Task details: The output should consist solely of the line containing "alt ponds. They forget how to act like" and all lines after it through the final line of the entries below, reproduced exactly.

Exercise material:

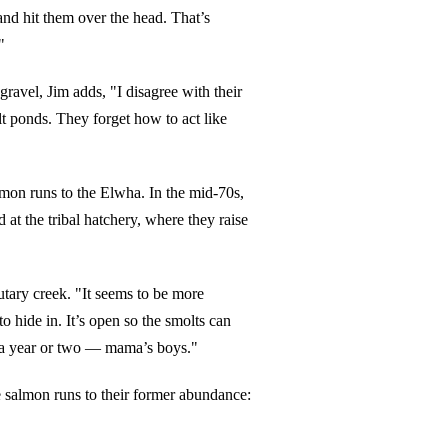
 and hit them over the head. That’s
"
ravel, Jim adds, "I disagree with their
alt ponds. They forget how to act like
mon runs to the Elwha. In the mid-70s,
at the tribal hatchery, where they raise
utary creek. "It seems to be more
o hide in. It’s open so the smolts can
r a year or two — mama’s boys."
he salmon runs to their former abundance:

Your response:
alt ponds. They forget how to act like
mon runs to the Elwha. In the mid-70s,
at the tribal hatchery, where they raise
utary creek. "It seems to be more
o hide in. It’s open so the smolts can
r a year or two — mama’s boys."
he salmon runs to their former abundance:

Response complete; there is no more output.